*** Source records Section Begins ***
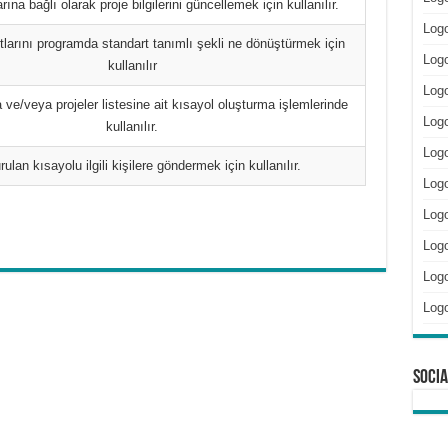
rına bağlı olarak proje bilgilerini güncellemek için kullanılır.
Log
larını programda standart tanımlı şekli ne dönüştürmek için
Logo
kullanılır
Logo
 ve/veya projeler listesine ait kısayol oluşturma işlemlerinde
Log
kullanılır.
Logo
rulan kısayolu ilgili kişilere göndermek için kullanılır.
Log
Log
Log
Logo
Log
Socia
*** Source records Section Ends ***
Goal of the exercise »
Set out every record exactly, images excluded.

Answer to this task »
rına bağlı olarak proje bilgilerini güncellemek için kullanılır.
Log
larını programda standart tanımlı şekli ne dönüştürmek için
Logo
kullanılır
Logo
 ve/veya projeler listesine ait kısayol oluşturma işlemlerinde
Log
kullanılır.
Logo
rulan kısayolu ilgili kişilere göndermek için kullanılır.
Log
Log
Log
Logo
Log
Socia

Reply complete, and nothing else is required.